En mars 2020, la pandémie de Covid-19 a provoqué une vague importante de recours aux soins qui a mis le secteur hospitalier sous tension. Les hôpitaux ont dû s’adapter pour gérer l’afflux de patients, notamment dans les services d’urgences : transferts vers d’autres établissements, recherche de lits supplémentaires, mobilisation de la réserve sanitaire…
Après plus de deux ans de crise sanitaire, un rapport de la commission d’enquête du Sénat sur la situation de l’hôpital en France s’inquiète de l’aggravation du malaise hospitalier. Épuisement physique et psychologique des professionnels de santé, accentuation des départs en cours de carrière, difficultés de recrutement… Malgré une revalorisation des salaires pour les personnels soignants suite aux accords du Ségur de la santé, signés en juillet 2020, la dégradation des conditions de travail a généré « une désaffection préoccupante à l’égard de l’hôpital« .
À l’approche de l’été 2022, de nombreux hôpitaux sont confrontés à un manque de personnel imposant des fermetures de lits. Fin mai 2022, plus de 130 services d’urgence étaient en difficulté et ont été contraints de limiter leur activité, selon un décompte de l’association SAMU-Urgences de France.
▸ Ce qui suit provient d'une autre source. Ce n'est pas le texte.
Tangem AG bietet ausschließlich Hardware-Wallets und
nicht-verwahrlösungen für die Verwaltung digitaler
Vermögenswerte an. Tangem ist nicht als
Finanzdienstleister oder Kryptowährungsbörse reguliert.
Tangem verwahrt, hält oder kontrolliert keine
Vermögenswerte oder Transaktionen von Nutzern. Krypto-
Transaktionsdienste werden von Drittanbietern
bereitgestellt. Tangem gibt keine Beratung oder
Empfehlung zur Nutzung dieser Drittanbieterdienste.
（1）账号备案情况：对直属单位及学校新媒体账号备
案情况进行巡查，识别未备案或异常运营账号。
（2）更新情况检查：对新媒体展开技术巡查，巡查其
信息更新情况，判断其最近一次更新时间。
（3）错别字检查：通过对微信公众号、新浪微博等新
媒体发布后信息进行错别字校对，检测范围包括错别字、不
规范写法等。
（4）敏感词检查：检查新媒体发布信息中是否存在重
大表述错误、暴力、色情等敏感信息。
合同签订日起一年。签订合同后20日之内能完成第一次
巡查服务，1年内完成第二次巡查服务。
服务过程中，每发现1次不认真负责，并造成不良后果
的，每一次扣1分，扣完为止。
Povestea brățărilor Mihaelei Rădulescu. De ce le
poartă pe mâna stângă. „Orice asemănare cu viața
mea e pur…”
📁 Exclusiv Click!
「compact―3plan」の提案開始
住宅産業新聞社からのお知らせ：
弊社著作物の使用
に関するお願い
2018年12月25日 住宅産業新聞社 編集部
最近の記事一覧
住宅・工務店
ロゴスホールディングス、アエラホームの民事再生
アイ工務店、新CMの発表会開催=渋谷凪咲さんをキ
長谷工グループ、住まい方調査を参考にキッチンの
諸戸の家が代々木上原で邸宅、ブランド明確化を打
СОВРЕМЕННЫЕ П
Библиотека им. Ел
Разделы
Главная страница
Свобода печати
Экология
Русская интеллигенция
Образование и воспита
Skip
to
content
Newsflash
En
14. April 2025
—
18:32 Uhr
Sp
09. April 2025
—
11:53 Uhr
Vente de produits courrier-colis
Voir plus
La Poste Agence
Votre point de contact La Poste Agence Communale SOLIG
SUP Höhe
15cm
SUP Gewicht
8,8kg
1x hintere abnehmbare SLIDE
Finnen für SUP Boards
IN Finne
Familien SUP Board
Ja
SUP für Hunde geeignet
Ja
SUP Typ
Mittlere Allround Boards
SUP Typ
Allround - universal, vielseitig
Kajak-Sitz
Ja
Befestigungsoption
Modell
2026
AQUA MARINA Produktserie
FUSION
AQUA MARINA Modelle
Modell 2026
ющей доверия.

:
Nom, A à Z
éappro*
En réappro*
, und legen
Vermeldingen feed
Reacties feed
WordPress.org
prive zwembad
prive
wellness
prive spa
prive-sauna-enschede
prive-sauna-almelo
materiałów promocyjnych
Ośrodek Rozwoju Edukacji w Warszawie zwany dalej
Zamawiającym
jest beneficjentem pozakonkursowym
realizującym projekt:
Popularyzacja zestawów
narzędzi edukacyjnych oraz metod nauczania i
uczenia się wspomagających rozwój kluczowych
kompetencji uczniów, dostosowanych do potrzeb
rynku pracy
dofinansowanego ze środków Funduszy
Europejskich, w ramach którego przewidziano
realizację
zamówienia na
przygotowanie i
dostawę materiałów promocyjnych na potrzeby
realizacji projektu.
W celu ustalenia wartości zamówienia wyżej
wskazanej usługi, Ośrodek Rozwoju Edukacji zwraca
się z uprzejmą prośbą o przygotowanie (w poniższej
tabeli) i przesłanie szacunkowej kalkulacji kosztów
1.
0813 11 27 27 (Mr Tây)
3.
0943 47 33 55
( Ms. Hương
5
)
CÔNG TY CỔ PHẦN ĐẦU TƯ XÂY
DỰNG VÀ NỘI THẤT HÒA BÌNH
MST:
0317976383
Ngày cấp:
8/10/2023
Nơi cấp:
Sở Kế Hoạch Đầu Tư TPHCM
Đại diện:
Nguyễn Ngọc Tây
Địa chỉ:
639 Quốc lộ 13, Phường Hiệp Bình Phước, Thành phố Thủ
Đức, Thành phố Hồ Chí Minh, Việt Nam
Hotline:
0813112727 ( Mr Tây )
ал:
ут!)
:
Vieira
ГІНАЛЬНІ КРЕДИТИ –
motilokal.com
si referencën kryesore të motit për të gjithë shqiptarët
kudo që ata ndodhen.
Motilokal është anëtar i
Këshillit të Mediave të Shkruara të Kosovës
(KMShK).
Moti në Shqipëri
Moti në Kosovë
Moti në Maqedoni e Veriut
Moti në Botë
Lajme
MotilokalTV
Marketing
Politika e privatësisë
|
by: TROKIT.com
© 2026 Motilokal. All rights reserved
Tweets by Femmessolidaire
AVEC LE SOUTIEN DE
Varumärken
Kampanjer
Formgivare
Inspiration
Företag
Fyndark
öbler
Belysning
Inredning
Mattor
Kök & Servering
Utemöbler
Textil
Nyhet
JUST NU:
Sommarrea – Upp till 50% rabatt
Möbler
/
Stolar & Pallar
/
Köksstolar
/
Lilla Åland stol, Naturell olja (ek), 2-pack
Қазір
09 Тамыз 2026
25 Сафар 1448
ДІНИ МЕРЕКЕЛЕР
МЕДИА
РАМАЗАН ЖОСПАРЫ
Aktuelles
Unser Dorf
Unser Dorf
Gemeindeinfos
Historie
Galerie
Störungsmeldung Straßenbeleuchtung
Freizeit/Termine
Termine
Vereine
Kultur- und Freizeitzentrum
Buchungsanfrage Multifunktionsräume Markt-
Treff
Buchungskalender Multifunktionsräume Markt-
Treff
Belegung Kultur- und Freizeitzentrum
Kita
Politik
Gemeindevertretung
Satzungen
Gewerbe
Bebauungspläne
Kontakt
Des professionnels de santé alertent sur le risque de rupture d’accès aux soins pour les patients et appellent le gouvernement à prendre des mesures.
Dans ce contexte de crise, le président de la République a commandé, le 31 mai 2022, une « mission flash » au président de SAMU-Urgences de France, François Braun,(nouvelle fenêtre) devenu aujourd’hui ministre de la santé, pour identifier de premières solutions opérationnelles avant l’été.
Le rapport de cette mission a été remis le 30 juin 2022 à la Première ministre, Élisabeth Borne. Le Gouvernement a retenu les 41 recommandations de la mission. Les principales mesures sont entrées en vigueur dès le mois de juillet 2022 pour une période déterminée de trois mois. Elles sont détaillées dans un arrêté paru le 12 juillet 2022 au Journal officiel(nouvelle fenêtre).
Parmi les solutions apportées figurent la mise en place d’une majoration de 15 euros pour les médecins acceptant d’accueillir rapidement des patients qui leur sont adressés par le 15 ou encore la possibilité de réguler les entrées aux services d’urgence, principalement via le SAMU. Il est mentionné dans l’arrêté que les établissements sont autorisés « à mettre en place une organisation permettant d’orienter les patients dont l’état de santé ne relève pas de la médecine d’urgence vers une offre de soins adaptée. »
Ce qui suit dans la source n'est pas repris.